Rewriting History by Susanne Urban
For more than fifteen years, German intellectuals, writers, politicians, and ordinary people have gradually worn down moral and political barriers that for decades kept the overwhelming majority away from open and extensive anti-Semitism. It started with the Historikerstreit, a series of articles written in 1986, and did not end with the anti-Semitic election campaign in spring 2002. The Historikerstreit was mainly propelled by an article by the historian Ernst Nolte in Frankfurter Allgemeine Zeitung, which portrayed the National Socialist state and its terror as only a reaction to the Bolshevik threat, and the persecution of Jews and the Shoah as not really singular in human history.
(Jürgen Habermas, a representative of the Critical Theory school and intellectual descendant of Theodor Adorno, sharply protested Nolte’s claims.) Germany is a country with far more memorials and museums to the concentration camps, as well as Jewish museums, than other European countries. The volume of Holocaust education in schools and other educational institutions, the number of conferences and workshops devoted to the subject, seems close to unique in Europe. As Yehuda Bauer, chief historian of Yad Vashem, said in an interview:
Germany is most active in promoting Holocaust education for which there is a very good reason. Given their history, they understand the importance of education as a means of preventing future disasters. The Holocaust today serves as a symbol for what we ought to oppose: racism, genocide, mass murder, ethnic hatred, ethnic cleansing, anti-Semitism and group hatred.
Nevertheless, the opposition to inhumanity in general is no obstacle to German anti-Zionism and anti-Semitism. Holocaust education in Germany may be intensive, but most of the textbooks use cliche’s and stereotypes. Moreover, many of the teachers convey compassion for the murdered Jews along with strong reservations toward the Jews of today and, of course, the anti-Israeli attitude. Although Germany is proud of its well-developed culture of Holocaust remembrance and education, which for many years was seen as a force against anti-Semitism, the latter force has gone weak. It was a fallacy to think that knowledge about the Shoah would lead people to love their neighbors or even their Jewish neighbors. Holocaust education in Germany is being slowly but steadily undermined by the new trend of seeing Germans themselves as victims, with many people feeling that they are fed up with the Shoah. Well-intended rituals and remembrances have not proved an effective shield against anti-Semitism and the rewriting of history. This widespread “victim” trend in Germany needs to be monitored carefully, since in the long run it may lead to a rewriting of the history of WW II and, in the worst case, to a minimization of the Shoah.

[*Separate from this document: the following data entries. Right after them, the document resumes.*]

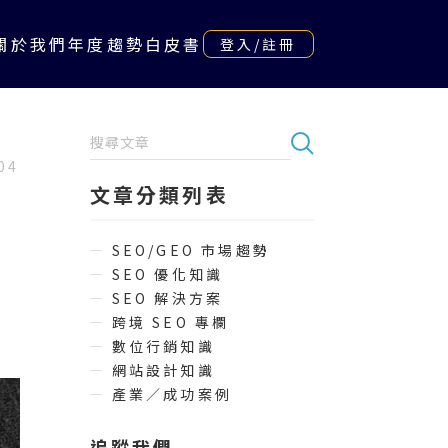
關於我們
年度趨勢白皮書
登入/註冊
04
文章分類列表
SEO/GEO 市場趨勢
SEO 優化知識
SEO 解決方案
跨境 SEO 專欄
數位行銷知識
網站設計知識
產業／成功案例
追蹤我們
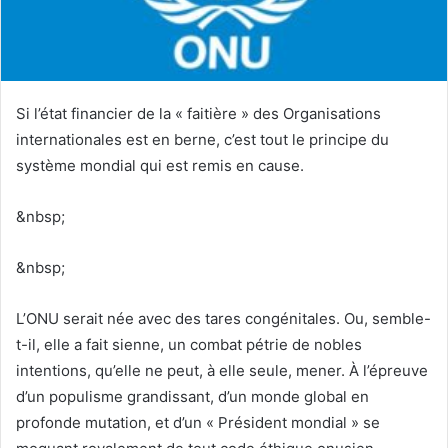
Si l’état financier de la « faitière » des Organisations
internationales est en berne, c’est tout le principe du
système mondial qui est remis en cause.
&nbsp;
&nbsp;
L’ONU serait née avec des tares congénitales. Ou, semble-
t-il, elle a fait sienne, un combat pétrie de nobles
intentions, qu’elle ne peut, à elle seule, mener. À l’épreuve
d’un populisme grandissant, d’un monde global en
profonde mutation, et d’un « Président mondial » se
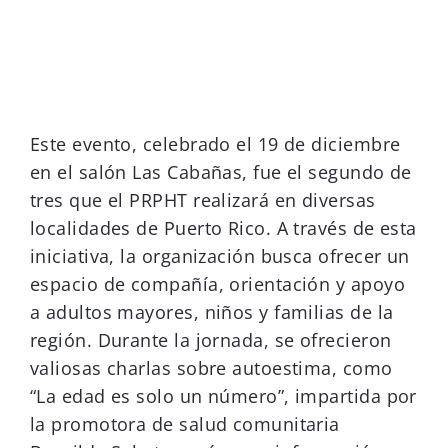
Este evento, celebrado el 19 de diciembre
en el salón Las Cabañas, fue el segundo de
tres que el PRPHT realizará en diversas
localidades de Puerto Rico. A través de esta
iniciativa, la organización busca ofrecer un
espacio de compañía, orientación y apoyo
a adultos mayores, niños y familias de la
región. Durante la jornada, se ofrecieron
valiosas charlas sobre autoestima, como
“La edad es solo un número”, impartida por
la promotora de salud comunitaria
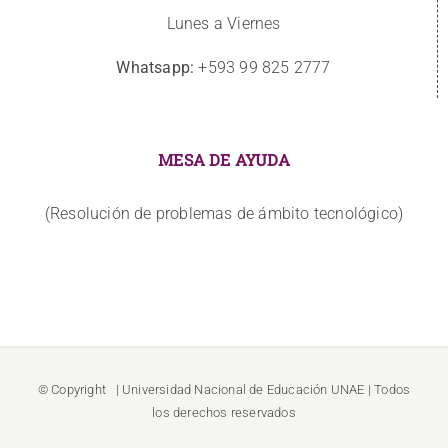
Lunes a Viernes
Whatsapp:
+593 99 825 2777
MESA DE AYUDA
(Resolución de problemas de ámbito tecnológico)
© Copyright
| Universidad Nacional de Educación
UNAE
| Todos
los derechos reservados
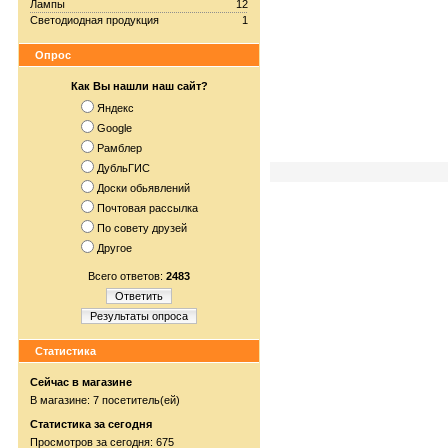
Лампы
12
Светодиодная продукция
1
Опрос
Как Вы нашли наш сайт?
Яндекс
Google
Рамблер
ДубльГИС
Доски обьявлений
Почтовая рассылка
По совету друзей
Другое
Всего ответов:
2483
Ответить
Результаты опроса
Статистика
Сейчас в магазине
В магазине: 7 посетитель(ей)
Статистика за сегодня
Просмотров за сегодня: 675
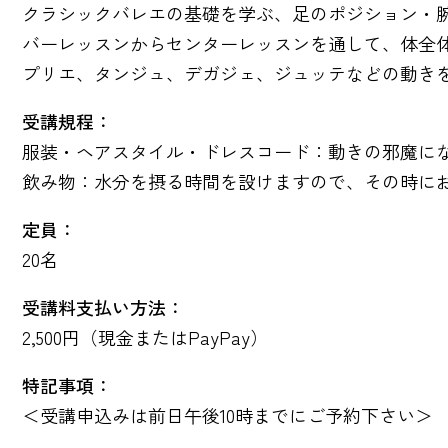
クラシックバレエの基礎を学ぶ、足のポジション・腕の動
バーレッスンからセンターレッスンを通して、体全
プリエ、タンジュ、デガジェ、ジュッテなどの動き
受講規程：
服装・ヘアスタイル・ドレスコード：動きの邪魔に
飲み物：水分を摂る時間を設けますので、その時に
定員：
20名
受講料支払い方法：
2,500円（現金またはPayPay）
特記事項：
＜受講申込みは前日午後10時までにご予約下さい＞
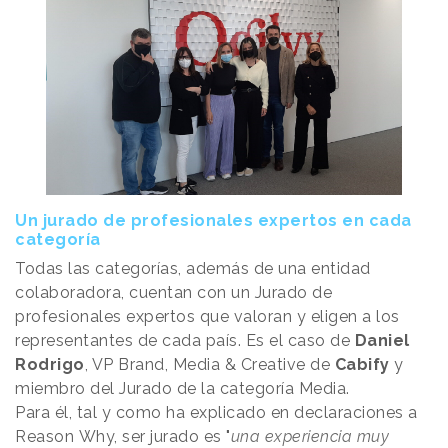
Un jurado de profesionales expertos en cada
categoría
Todas las categorías, además de una entidad
colaboradora, cuentan con un Jurado de
profesionales expertos que valoran y eligen a los
representantes de cada país. Es el caso de
Daniel
Rodrigo
, VP Brand, Media & Creative de
Cabify
y
miembro del Jurado de la categoría Media.
Para él, tal y como ha explicado en declaraciones a
Reason
.
Why, ser jurado es "
una experiencia muy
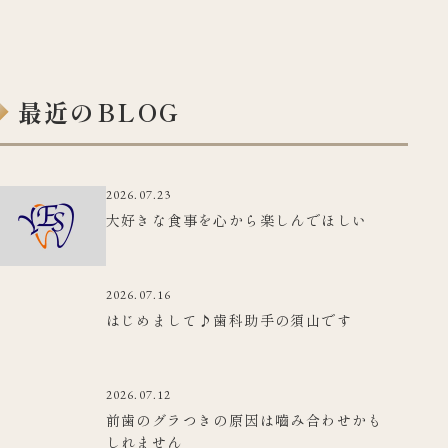
最近のBLOG
2026.07.23
大好きな食事を心から楽しんでほしい
2026.07.16
はじめまして♪歯科助手の須山です
2026.07.12
前歯のグラつきの原因は嚙み合わせかも
しれません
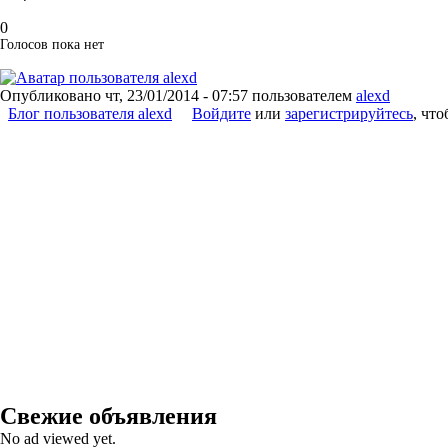
0
Голосов пока нет
Опубликовано
чт, 23/01/2014 - 07:57
пользователем
alexd
Блог пользователя alexd
Войдите
или
зарегистрируйтесь
, чт
Свежие объявления
No ad viewed yet.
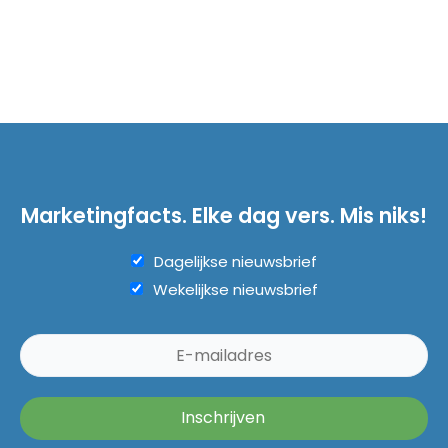
Marketingfacts. Elke dag vers. Mis niks!
Dagelijkse nieuwsbrief
Wekelijkse nieuwsbrief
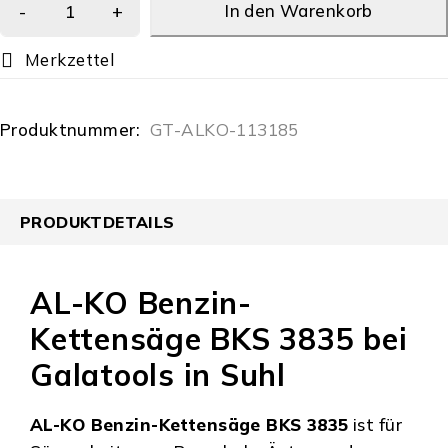
In den Warenkorb
Produktnummer:
GT-ALKO-113185
PRODUKTDETAILS
AL-KO Benzin-
Kettensäge BKS 3835 bei
Galatools in Suhl
AL-KO Benzin-Kettensäge BKS 3835
ist für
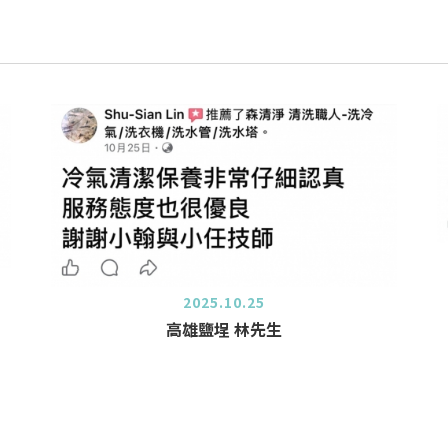
2025.10.25
高雄鹽埕 林先生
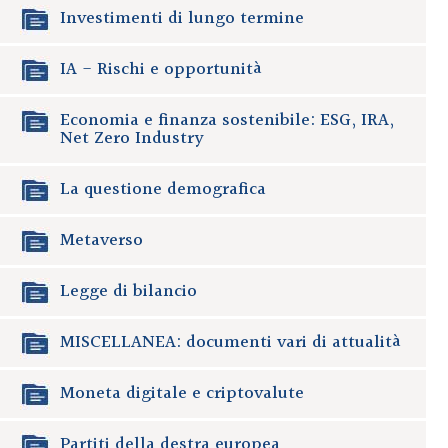
Investimenti di lungo termine
IA - Rischi e opportunità
Economia e finanza sostenibile: ESG, IRA,
Net Zero Industry
La questione demografica
Metaverso
Legge di bilancio
MISCELLANEA: documenti vari di attualità
Moneta digitale e criptovalute
Partiti della destra europea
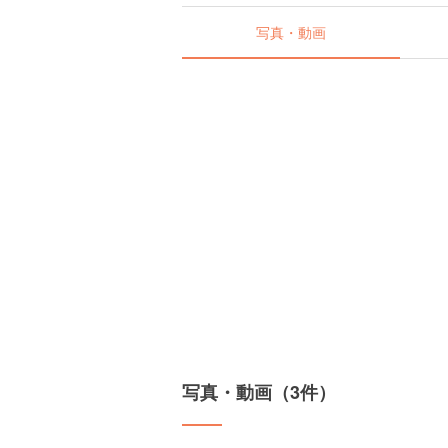
写真・動画
写真・動画（3件）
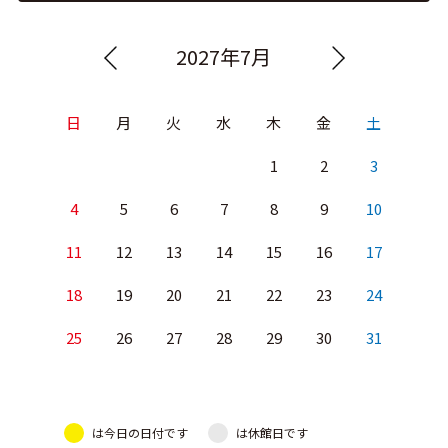
2027年7月
日
月
火
水
木
金
土
1
2
3
4
5
6
7
8
9
10
11
12
13
14
15
16
17
18
19
20
21
22
23
24
25
26
27
28
29
30
31
は今日の日付です
は休館日です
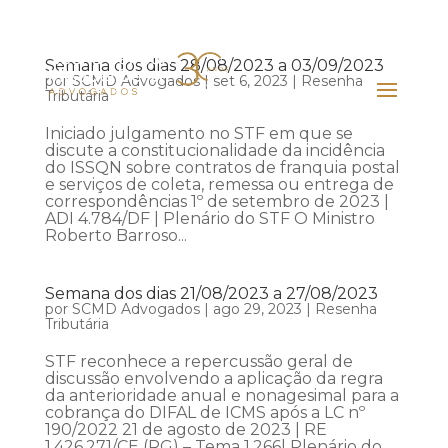
Semana dos dias 28/08/2023 a 03/09/2023
por
SCMD Advogados
|
set 6, 2023
|
Resenha
Tributária
Iniciado julgamento no STF em que se
discute a constitucionalidade da incidência
do ISSQN sobre contratos de franquia postal
e serviços de coleta, remessa ou entrega de
correspondências 1º de setembro de 2023 |
ADI 4.784/DF | Plenário do STF O Ministro
Roberto Barroso...
Semana dos dias 21/08/2023 a 27/08/2023
por
SCMD Advogados
|
ago 29, 2023
|
Resenha
Tributária
STF reconhece a repercussão geral de
discussão envolvendo a aplicação da regra
da anterioridade anual e nonagesimal para a
cobrança do DIFAL de ICMS após a LC nº
190/2022 21 de agosto de 2023 | RE
1.426.271/CE (RG) – Tema 1.266| Plenário do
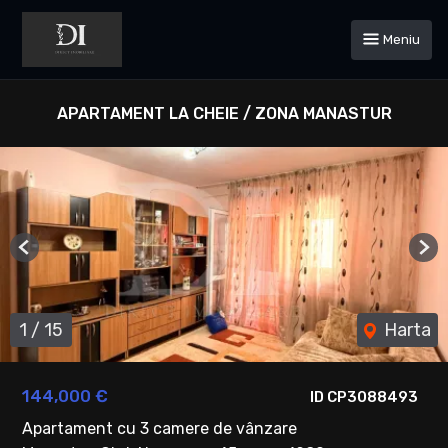
Meniu
APARTAMENT LA CHEIE / ZONA MANASTUR
Previous
Ne
1
/
15
Harta
144,000 €
ID CP3088493
Apartament cu 3 camere de vânzare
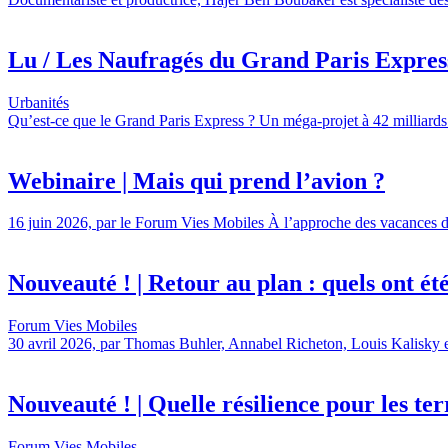
Lu / Les Naufragés du Grand Paris Express,
Urbanités
Qu’est-ce que le Grand Paris Express ? Un méga-projet à 42 milliards 
Webinaire | Mais qui prend l’avion ?
16 juin 2026, par le Forum Vies Mobiles À l’approche des vacances d’é
Nouveauté ! | Retour au plan : quels ont été l
Forum Vies Mobiles
30 avril 2026, par Thomas Buhler, Annabel Richeton, Louis Kalisky et 
Nouveauté ! | Quelle résilience pour les terr
Forum Vies Mobiles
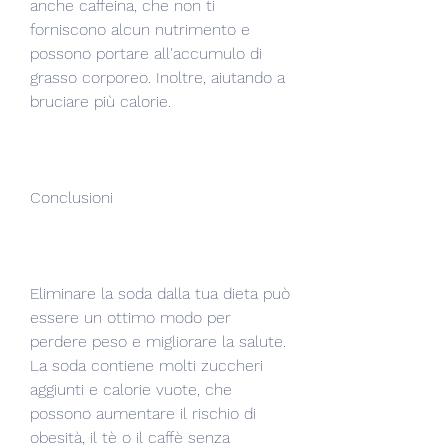
anche caffeina, che non ti 
forniscono alcun nutrimento e 
possono portare all'accumulo di 
grasso corporeo. Inoltre, aiutando a 
bruciare più calorie.
Conclusioni
Eliminare la soda dalla tua dieta può 
essere un ottimo modo per 
perdere peso e migliorare la salute. 
La soda contiene molti zuccheri 
aggiunti e calorie vuote, che 
possono aumentare il rischio di 
obesità, il tè o il caffè senza 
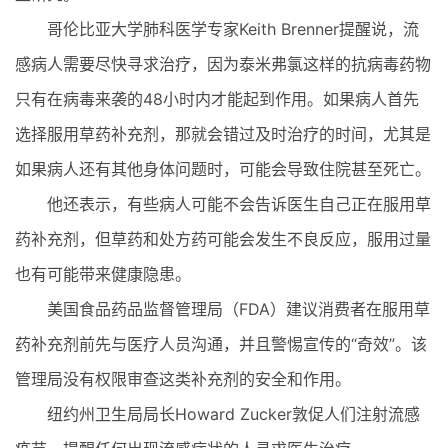
哥伦比亚大学肺科医学专家Keith Brenner提醒说，流
感病人需要尽快寻求治疗，因为泰米弗氯这样的抗病毒药物
只有在病毒来袭的48小时内才能起到作用。如果病人首先
选择服用草药补充剂，那就会错过及时治疗的时间，尤其是
如果病人还有其他身体问题时，可能会导致住院甚至死亡。
他还表示，有些病人可能不会告诉医生自己正在服用草
药补充剂，但草药和处方药可能会发生不良反应，服用过量
也有可能带来健康隐患。
美国食品药品监督管理局（FDA）建议消费者在服用草
药补充剂前先与医疗人员沟通，并且警惕宣传的“奇效”。该
管理局没有权限审查这类补充剂的安全和作用。
纽约州卫生局局长Howard Zucker敦促人们注射流感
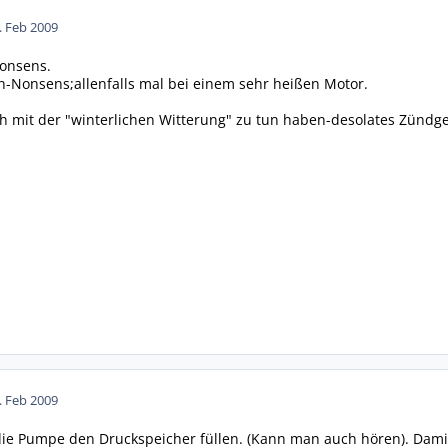
. Feb 2009
onsens.
-Nonsens;allenfalls mal bei einem sehr heißen Motor.
ch mit der "winterlichen Witterung" zu tun haben-desolates Zündg
. Feb 2009
die Pumpe den Druckspeicher füllen. (Kann man auch hören). Damit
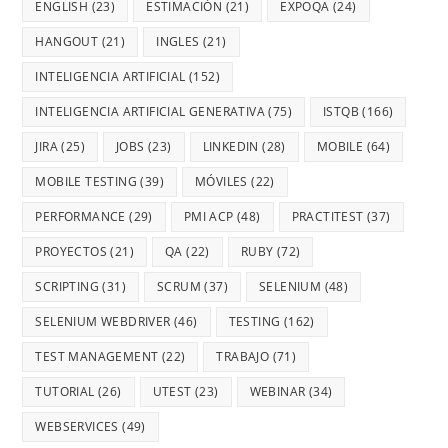
ENGLISH
(23)
ESTIMACIÓN
(21)
EXPOQA
(24)
HANGOUT
(21)
INGLES
(21)
INTELIGENCIA ARTIFICIAL
(152)
INTELIGENCIA ARTIFICIAL GENERATIVA
(75)
ISTQB
(166)
JIRA
(25)
JOBS
(23)
LINKEDIN
(28)
MOBILE
(64)
MOBILE TESTING
(39)
MÓVILES
(22)
PERFORMANCE
(29)
PMI ACP
(48)
PRACTITEST
(37)
PROYECTOS
(21)
QA
(22)
RUBY
(72)
SCRIPTING
(31)
SCRUM
(37)
SELENIUM
(48)
SELENIUM WEBDRIVER
(46)
TESTING
(162)
TEST MANAGEMENT
(22)
TRABAJO
(71)
TUTORIAL
(26)
UTEST
(23)
WEBINAR
(34)
WEBSERVICES
(49)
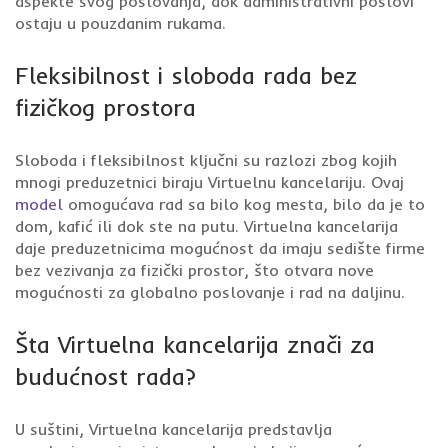
aspekte svog poslovanja, dok administrativni poslovi
ostaju u pouzdanim rukama.
Fleksibilnost i sloboda rada bez
fizičkog prostora
Sloboda i fleksibilnost ključni su razlozi zbog kojih
mnogi preduzetnici biraju Virtuelnu kancelariju. Ovaj
model
omogućava rad sa bilo kog mesta, bilo da je to
dom, kafić ili dok ste na putu. Virtuelna kancelarija
daje preduzetnicima mogućnost da imaju sedište firme
bez vezivanja za fizički prostor, što otvara nove
mogućnosti za globalno poslovanje i rad na daljinu.
Šta Virtuelna kancelarija znači za
budućnost rada?
U suštini, Virtuelna kancelarija predstavlja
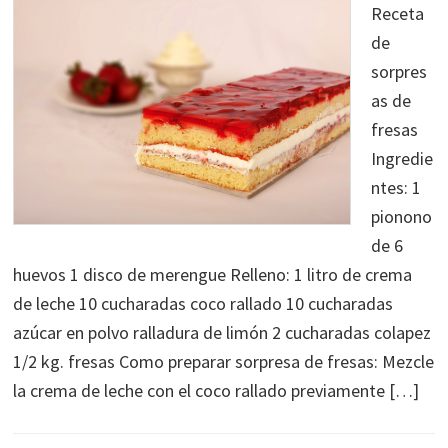
Receta
de
sorpres
as de
fresas
Ingredie
ntes: 1
pionono
de 6
huevos 1 disco de merengue Relleno: 1 litro de crema
de leche 10 cucharadas coco rallado 10 cucharadas
azúcar en polvo ralladura de limón 2 cucharadas colapez
1/2 kg. fresas Como preparar sorpresa de fresas: Mezcle
la crema de leche con el coco rallado previamente […]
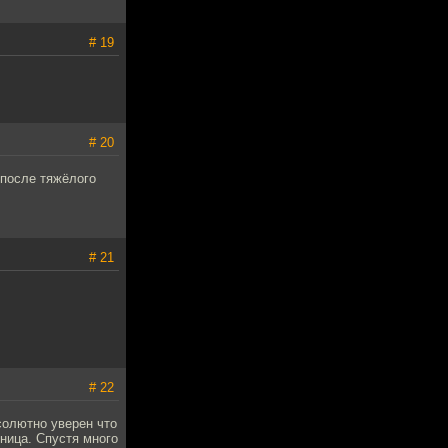
# 19
# 20
 после тяжёлого
# 21
# 22
бсолютно уверен что
ница. Спустя много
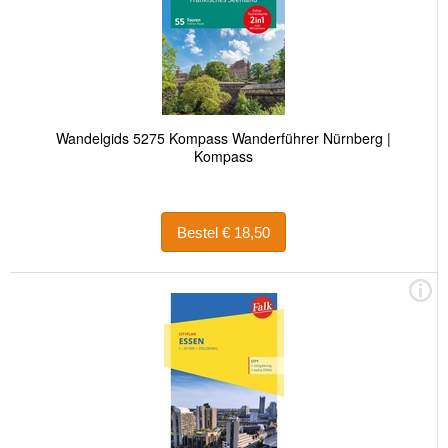
Wandelgids 5275 Kompass Wanderführer Nürnberg |
Kompass
Bestel € 18,50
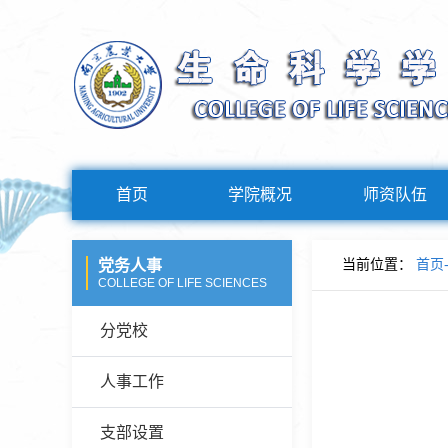
首页
学院概况
师资队伍
当前位置：
首页
党务人事
COLLEGE OF LIFE SCIENCES
分党校
人事工作
支部设置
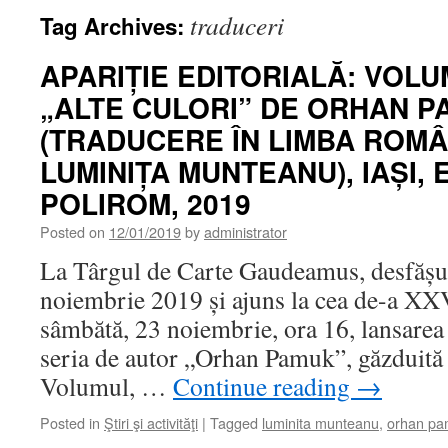
traduceri
Tag Archives:
APARIȚIE EDITORIALĂ: VOLU
„ALTE CULORI” DE ORHAN 
(TRADUCERE ÎN LIMBA ROMÂ
LUMINIȚA MUNTEANU), IAȘI, 
POLIROM, 2019
Posted on
12/01/2019
by
administrator
La Târgul de Carte Gaudeamus, desfășu
noiembrie 2019 și ajuns la cea de-a XXVI
sâmbătă, 23 noiembrie, ora 16, lansare
seria de autor „Orhan Pamuk”, găzduită
Volumul, …
Continue reading
→
Posted in
Ştiri şi activităţi
|
Tagged
luminita munteanu
,
orhan p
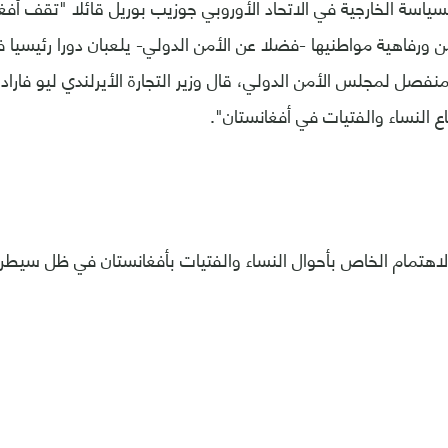
سياسة الخارجية في الاتحاد الأوروبي جوزيب بوريل قائلا "تقف أفغ
 ورفاهية مواطنيها -فضلا عن الأمن الدولي- يلعبان دورا رئيسيا 
منفصل لمجلس الأمن الدولي، قال وزير التجارة الأيرلندي ليو فارادك
النساء والفتيات في أفغانستان".
اهتمام الخاص بأحوال النساء والفتيات بأفغانستان في ظل سيطرة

The leading figure among the German “new historians” is Jörg Friedrich, who has published two books on the Allied bombings of Germany. The first book deals with the strategy of the Allied bombings and condemns them as inhuman and pointless. Friedrich’s popularized style helped this book become a bestseller. He uses terms that for decades were associated with Nazi persecution and the Shoah; thus, cellars and air-raid shelters in which Germans died are “crematoria,” an RAF bomber group is an Einsatzgruppe, and the destruction of libraries during the bombings constitutes Bücherverbrennungen. In this way the Shoah is minimized through language.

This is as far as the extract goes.